An end-to-end deep learning framework for building boundary regularization and vectorization of building footprints
With increasing digitalization and automation, there is a need to develop automatic methods to maintain and update public information stored in spatial databases. The building register stores public, building-related information and is the fundamental record for storing information and other relevant data necessary for taxation, public planning, and emergency services about buildings. Up-to-date building footprint maps are essential for many geospatial applications, including disaster management, population estimation, monitoring of urban areas, updating the cadaster, 3D city modeling, and detecting illegal construction cases (Bakirman, et al., 2022.). There are many approaches for building extraction from various data sources, including satellite, aerial, or drone images and 3D point clouds. However, there is still a demand for developing methodologies that can extract segment, regularize and vectorize building footprints using deep learning in and end-to-end workflow.
Today, automatic and semi-automatic methods have achieved state-of-the-art results in building footprint extraction by combining computer vision and deep learning techniques. Semantic segmentation is a method for classifying each pixel in an image and extract building footprints from remote sensing data. In the case of building segmentation, the goal is to classify each pixel on an image belonging to its corresponding class. Recent advances in deep learning for building segmentation have drastically improved the accuracy of the segmented building masks using Convolutional Neural Networks (CNNs).
Recently proposed semantic segmentation architectures include the application of advanced vision transformers for semantic segmentation. GeoSeg is one of the open-source semantic segmentation toolboxes for various image segmentation tasks. The repository has 7 different models, that can be used for either multi-class or binary semantic segmentation tasks, including four vision transformers: U-NetFormer, FT-U-NetFormer, DCSwin, BANet and three regular CNN models: MANet, ABCNet, A2FPN.

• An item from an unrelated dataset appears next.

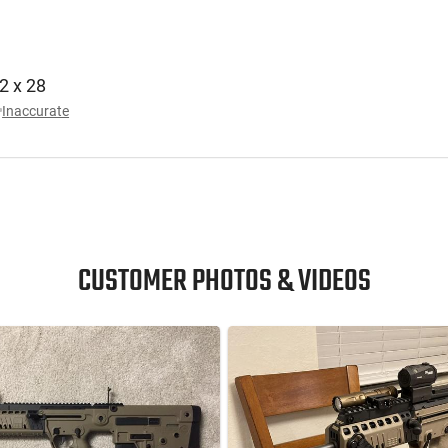
/2 x 28
Inaccurate
CUSTOMER PHOTOS & VIDEOS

These specific methods for building segmentation involve training the neural network on a labeled image dataset, referred to as supervised learning. Semantic segmentation aims to distinguish between semantic classes in an image but does not individually label each instance. On the other hand, instance segmentation aims at distinguishing between semantic classes and the individual instances of each class. Many popular instance segmentation architectures exist, such as Mask R-CNN and its predecessors, R-CNN, Fast R-CNN, and Faster R-CNN. While the implementation of instance segmentation can be more challenging, the approach can be more effective in densely populated urban areas, where buildings may be close or overlapping.
A common problem with these methods is the irregular shape of the predicted segmentation mask. Additionally, the data contains various types of noise, such as reflections, shadows, and varying perspectives, making the irregularities more prominent. Further post-processing steps are necessary to use the results in many cartographic and other engineering applications (Zorzi et al., 2021).
The solution for the irregularity of the building footprints is to use regularization. Regularization is a technique in machine learning that applies constraints to the model and the loss function during the training process to achieve a desired behaviour (Tang et al., 2018). Applying regularization constrains the segmentation map to be smoother, with clearly defined and straight edges for buildings. As a result, the building footprint becomes less irregular when occluded and visually more appealing. Most studies apply regularization after image segmentation. According to our knowledge, there need to be more studies that apply regularization directly during model training. Another alternative would be to provide an end-to-end workflow for regularized building footprint extraction consisting of three parts: (1) segmentation, (2) regularization and (3) vectorization.
We propose an end-to-end workflow for building segmentation, regularization and vectorization using four different convolutional neural network architectures for binary semantic segmentation task: (1) U-Net, (2) U-Net-Former, (3) FT-UNet-Former and (4) DCSwin. We further improve the building footprints by applying the projectRegularization method proposed by (Li et al., 2021). The technique uses a boundary regularization network for building footprint extraction in satellite images combining semantic segmentation and boundary regularization with an end-to-end generative adversarial network (GAN). Our approach will perform semantic segmentation with our trained models and then perform boundary regularization on the segmentation masks. We aim to prove the scalability of projectRegularization on a different segmentation task, including aerial images as the data source. The last step in our approach is to develop a methodology for efficient vectorization of the segmented building mask using open-source software solutions. We aim to make the results practically applicable in any GIS environment. The dataset used for testing our developed method will be the MapAI dataset used for the MapAI: Precision in Building Segmentation competition (Jyhne et al., 2022) arranged with the Norwegian Artificial Intelligence Research Consortium in collaboration with the Centre for Artificial Intelligence Research at the University of Agder (CAIR), the Norwegian Mapping Authority, AI:Hub, Norkart, and The Danish Agency for Data Supply and Infrastructure.
We aim to produce better representations of building footprints with more regular building boundaries. After successful application, our method generates regularized building footprints, that are useful in many cartographic and engineering applications. Furthermore our regularization and vectorization workflow is further developed into a working QGIS-plugin that can be used to extent the functionality of QGIS. Our end-to-end workflow aims to advance the current research in convolutional neural networks and their application for automatic building footprint extraction and, as a result, further enhance the state of open-source GIS software.